Autores principais:Rebelo, Carlos Filipe Correia
Assunto:Fadiga Análise Probabilística
Ano:2023
País:Portugal
Tipo de documento:dissertação de mestrado
Tipo de acesso:acesso aberto
Instituição associada:Universidade de Trás-os-Montes e Alto Douro
Idioma:português
Origem:Repositório da UTAD
Descrição
Resumo:O aço S235 JR tem despertado um interesse crescente no âmbito da reabilitação estrutural, sendo relevante o seu estudo devido à sua aplicação como material equivalente ao material metálico usado em estruturas antigas ainda em operação. O presente trabalho incidiu num estudo de um detalhe deste material, tendo como objetivo a avaliação de três modelos de iniciação de fadiga, a fim de perceber o que melhor se ajustava aos resultados experimentais.
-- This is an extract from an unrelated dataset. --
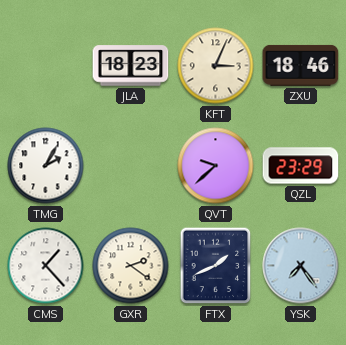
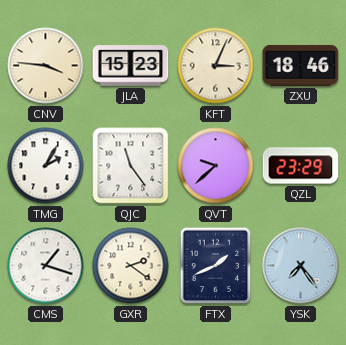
CNV: none -> 3:46
JLA: 18:23 -> 15:23
QJC: none -> 11:24
CMS: 1:23 -> 1:18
Os primeiros passos para o desenvolvimento deste trabalho incidiram na caracterização metalográfica e mecânica do material. A primeira permitiu compreender o material a nível microestrutural e composição química e relacionar estas características com o seu comportamento quando sujeito a cargas cíclicas. Além disso, a análise de DRX forneceu dados para a aplicação do modelo de iniciação SED-Huffman, que tem em conta a estrutura do material à escala nanométrica. A caracterização mecânica do material em estudo permitiu determinar todas as constantes para os três modelos de iniciação e os seus valores característicos, através de análises probabilísticas. Quanto à propagação, também foram determinados os valores que a caracterizam no material e os respetivos valores característicos. Através da campanha experimental, foram observados os efeitos adversos da galvanização na vida à fadiga, bem como o impacto do tipo de furo. Foi também verificada a influência do tipo de material na vida à fadiga em detalhes geometricamente idênticos. A previsão da vida à fadiga do detalhe foi realizada com base em três métodos locais (iniciação de fendas): CMB (Coffin-Manson-Basquin), SWT (Smith-Watson-Topper) e SED-Huffman (Densidade de Energia de Deformação de Huffman). Para a determinação do período de propagação, foi adotado apenas um método. Verificou-se que o modelo SED-Huffman apresentou o melhor ajuste aos dados experimentais, seguido pelo modelo CMB e SWT, em sequência.